[Transcribed page contents]
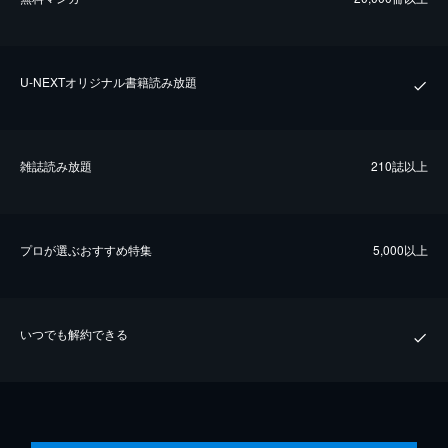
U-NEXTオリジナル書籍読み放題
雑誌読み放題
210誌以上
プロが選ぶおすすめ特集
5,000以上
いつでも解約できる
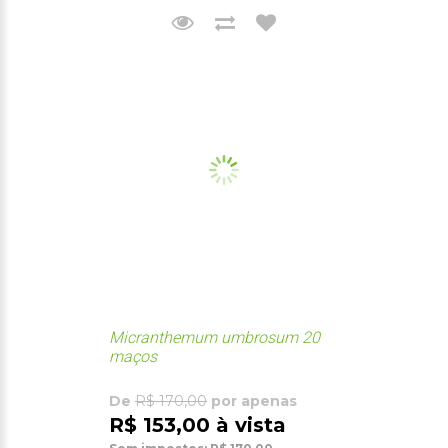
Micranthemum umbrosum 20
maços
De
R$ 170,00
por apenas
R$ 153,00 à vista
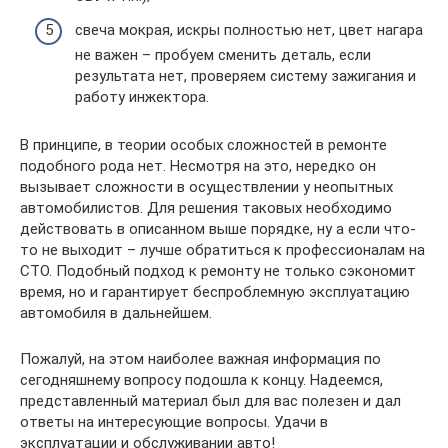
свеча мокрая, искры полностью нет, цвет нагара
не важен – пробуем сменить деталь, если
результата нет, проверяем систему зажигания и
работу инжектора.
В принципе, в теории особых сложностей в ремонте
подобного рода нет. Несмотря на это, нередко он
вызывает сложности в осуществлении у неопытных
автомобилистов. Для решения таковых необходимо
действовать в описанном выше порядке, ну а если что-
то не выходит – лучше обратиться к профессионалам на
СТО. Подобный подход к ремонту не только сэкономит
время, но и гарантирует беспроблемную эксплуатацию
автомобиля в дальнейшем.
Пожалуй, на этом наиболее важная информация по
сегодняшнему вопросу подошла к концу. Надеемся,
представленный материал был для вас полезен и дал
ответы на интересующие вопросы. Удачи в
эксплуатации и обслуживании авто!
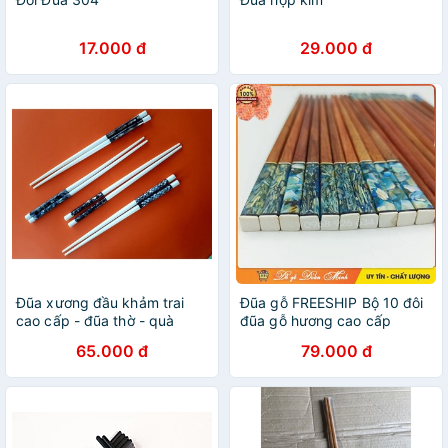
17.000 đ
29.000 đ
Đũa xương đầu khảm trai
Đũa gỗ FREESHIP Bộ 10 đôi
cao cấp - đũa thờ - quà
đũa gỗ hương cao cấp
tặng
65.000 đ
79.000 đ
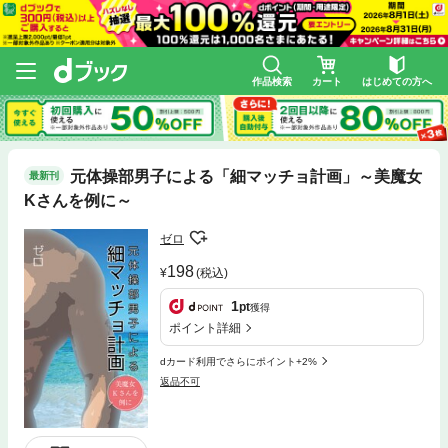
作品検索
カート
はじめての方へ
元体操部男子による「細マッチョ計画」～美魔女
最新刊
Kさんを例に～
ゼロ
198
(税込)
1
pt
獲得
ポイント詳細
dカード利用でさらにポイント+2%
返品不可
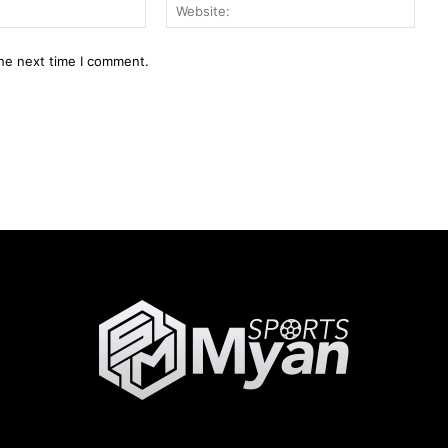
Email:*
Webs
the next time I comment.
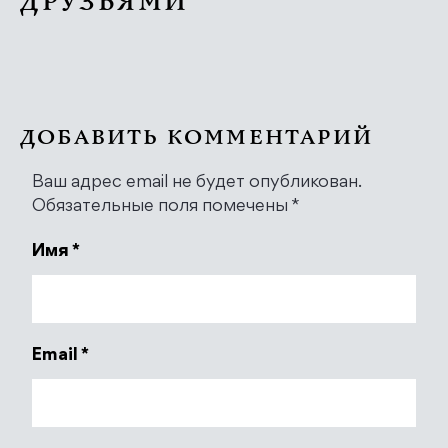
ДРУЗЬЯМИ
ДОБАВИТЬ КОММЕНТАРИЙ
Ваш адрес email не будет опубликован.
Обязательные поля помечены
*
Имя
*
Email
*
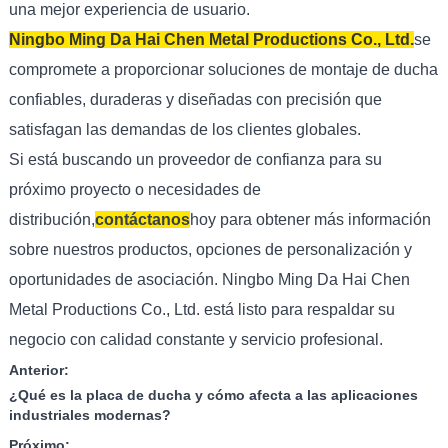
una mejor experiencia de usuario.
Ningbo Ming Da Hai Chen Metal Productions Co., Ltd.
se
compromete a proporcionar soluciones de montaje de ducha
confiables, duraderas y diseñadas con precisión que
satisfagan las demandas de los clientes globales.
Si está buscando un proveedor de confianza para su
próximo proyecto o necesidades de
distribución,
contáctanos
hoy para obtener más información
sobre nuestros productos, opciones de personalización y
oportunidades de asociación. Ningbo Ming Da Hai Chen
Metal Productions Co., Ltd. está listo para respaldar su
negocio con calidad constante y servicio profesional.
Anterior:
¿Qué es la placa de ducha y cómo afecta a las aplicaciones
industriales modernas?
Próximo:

- [WORK REQUIRED]:
Write out only the lines that run from the line containing "то не выходит" through the line containing "ответы на интересующие вопросы. Удачи в", both included, exactly as they appear above.

- [EXPECTED OUTPUT]:
то не выходит – лучше обратиться к профессионалам на
СТО. Подобный подход к ремонту не только сэкономит
время, но и гарантирует беспроблемную эксплуатацию
автомобиля в дальнейшем.
Пожалуй, на этом наиболее важная информация по
сегодняшнему вопросу подошла к концу. Надеемся,
представленный материал был для вас полезен и дал
ответы на интересующие вопросы. Удачи в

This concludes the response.